Saturday, August 28, 2004

Digitalis Recordings is the name of Foxy Digitalis's inhouse label, and the Foxglove series specializes in limited pressings of obscure noise purveyors from my backyard and all around the world. I've been an avid reader of Foxy D from the moment I checked in, but it took a while to get my ears around some of their music, which I had a sneaking suspicion was produced and marketed purely for the discerning music fan, ie one who values direct emotionality and artistic invention over anything else. Ultimately it's just stuff that turns Mr. Rose on, and by extension, myself.

Foxglove - Part 1

Futurians Radio Futurians CD-R - Hyper-insane wasteoid space garage avant stupidity that surges with a freaked out quality all too rare today. I'm not just slipping Sally laughing gas here - this young ensemble, lead by the raggedly corrosive, painfully arousing, vocal squeak and squall of Duckling and comprised of some of the most inspired musicians in the current NZ wacked noise scene (members of CJA, Claypipe, Armpit to name but a few), unleashes a primal, infectious space punk that in many ways defies description, not to mention transcends expectation. It's repetitious like Krautrock, disjointed like the finest Cleveland new wave, but totally unique - the kind of real punk Lester Bangs would've tripped over a crate of 'tussin to dance to.

Skullpture 4 CD-R - Perfectly named Finnish ensemble specializes in mind manipulation of the aural variety - a lumbering jazz scape crawls into screeching, seesawing drone rock that uses a great deal of space, populating the aural canvass with a variety of offkilter strokes and scribbles amounting to something that comes off a bit as a more fractured Thuja, but these lads' take on the whole free drone thing proves dynamic and undeniably Finnish across the span of these seven hypno-modules.
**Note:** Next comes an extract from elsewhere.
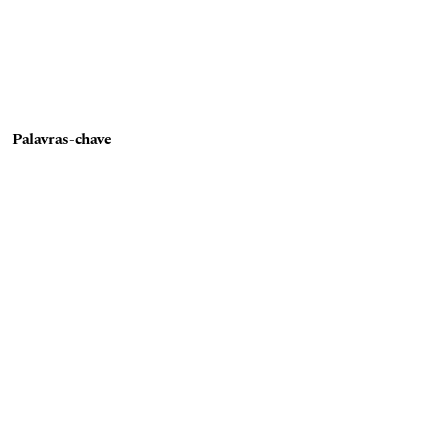
Palavras-chave
Transição Escolar; Tecnologias; Ensino Fundamental
©CNEC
Grey Park Words Are Little Creatures That Work for the Black Sun 3" CD-R - Since we're up here so close to the top of the world, let us pay the intense electro windstorm of Grey Park a visit. These six short tracks offer utterly fascinating headphones alchemy that suggests an ancient industrial complex being rocked and slowly decimated by nature's fury. Haunting aural snapshots of the dark earth rendered from a variety of processed electronics, feedback, tapes(?).

Ming Mauve Stars CD-R - Birchville Cat Motel guy dives more deeply into his love of static drone with his own brand of merciful minimalism. Captivating, dark, dense tone clusters reverberate and oscillate with the gravity of a massive red giant whose core relentlessly emanates its cosmic pulse. Deep drone for extended immersion that works at any volume.

Hush Arbors Since We Have Fallen CD-R - This one's simply a knockout of fractured folk harmonies and odd cut-up production that reminds me of later Third Eye Foundation, but the electric noise sculpture meshes perfectly with fully realized outsider folk tunes that take me back to the golden age of Xpressway and Siltbreez, and yes the Tower Recordings. A sad, beautiful and slightly disturbed piece of noise/folk isolationism.

The North Sea Pass Porte 3"CD-R - Mr. Digitalis himself offers up six short and quite haunting instrumentals on piano, arriving successfully at the crossroads of reserved jazz improv and chamber music. Refreshingly austere and seemingly simple in execution, conveying emotions that are just as undeniably direct and spontaneous. A warm breeze gliding over the seething tide.